# [What is expected]
Your copy should match the records exactly, except that no pictures appear in it.

-=-=-=-=-

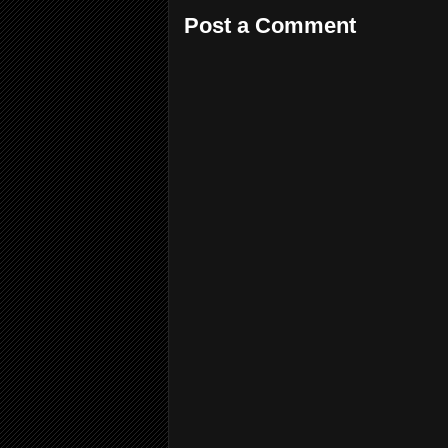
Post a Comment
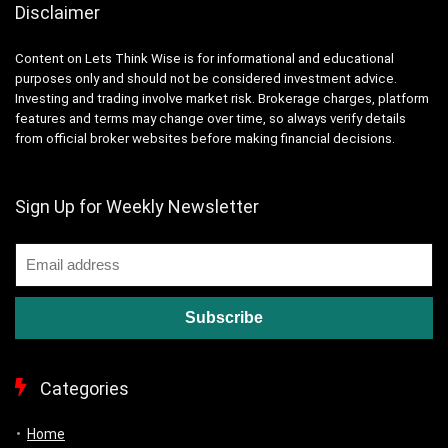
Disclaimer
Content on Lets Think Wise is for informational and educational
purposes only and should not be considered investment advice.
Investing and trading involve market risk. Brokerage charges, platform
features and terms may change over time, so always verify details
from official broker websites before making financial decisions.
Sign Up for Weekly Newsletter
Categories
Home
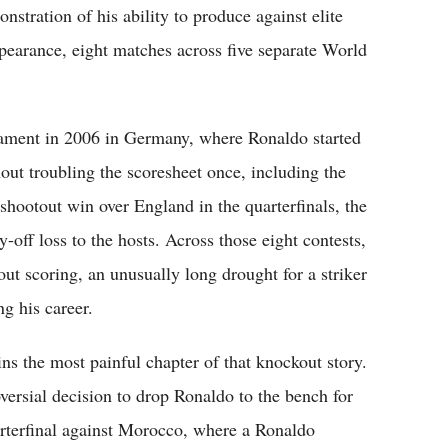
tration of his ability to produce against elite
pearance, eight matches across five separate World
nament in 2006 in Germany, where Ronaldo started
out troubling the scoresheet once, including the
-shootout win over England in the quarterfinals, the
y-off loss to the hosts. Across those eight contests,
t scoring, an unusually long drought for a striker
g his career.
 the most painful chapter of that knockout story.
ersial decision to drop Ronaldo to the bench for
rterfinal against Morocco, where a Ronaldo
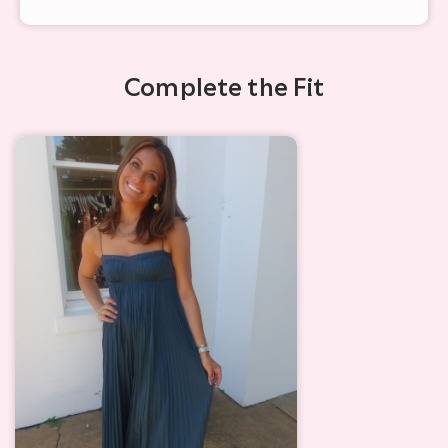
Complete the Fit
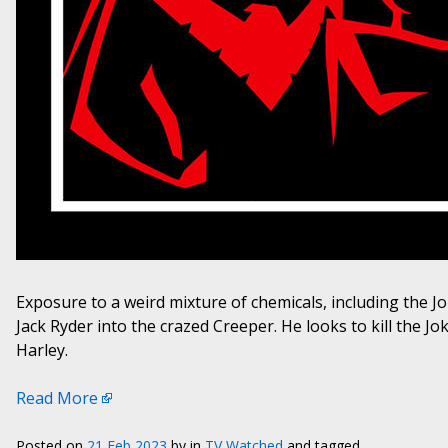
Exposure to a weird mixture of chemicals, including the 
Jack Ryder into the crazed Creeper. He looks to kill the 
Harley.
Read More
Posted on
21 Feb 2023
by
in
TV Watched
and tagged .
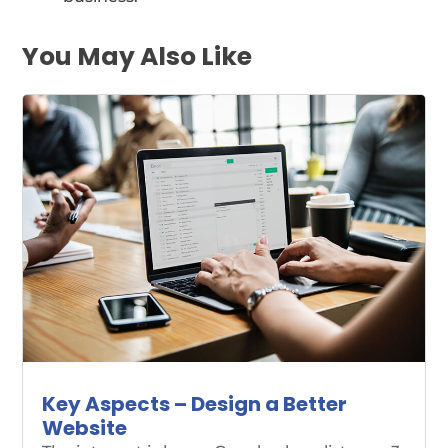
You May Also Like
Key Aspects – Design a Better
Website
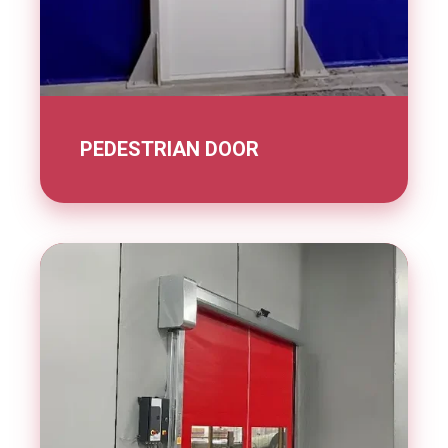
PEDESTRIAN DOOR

-=-=-=-=-

# [Exercise answer]
Post a Comment
Disclaimer
Content on Lets Think Wise is for informational and educational
purposes only and should not be considered investment advice.
Investing and trading involve market risk. Brokerage charges, platform
features and terms may change over time, so always verify details
from official broker websites before making financial decisions.
Sign Up for Weekly Newsletter
Categories
Home
tration of his ability to produce against elite
pearance, eight matches across five separate World
nament in 2006 in Germany, where Ronaldo started
out troubling the scoresheet once, including the
-shootout win over England in the quarterfinals, the
y-off loss to the hosts. Across those eight contests,
t scoring, an unusually long drought for a striker
g his career.
 the most painful chapter of that knockout story.
ersial decision to drop Ronaldo to the bench for
rterfinal against Morocco, where a Ronaldo
Complete the Fit
Exposure to a weird mixture of chemicals, including the 
Jack Ryder into the crazed Creeper. He looks to kill the 
Harley.
Read More
Posted on
21 Feb 2023
by
in
TV Watched
and tagged .
You May Also Like
Key Aspects – Design a Better
Website
PEDESTRIAN DOOR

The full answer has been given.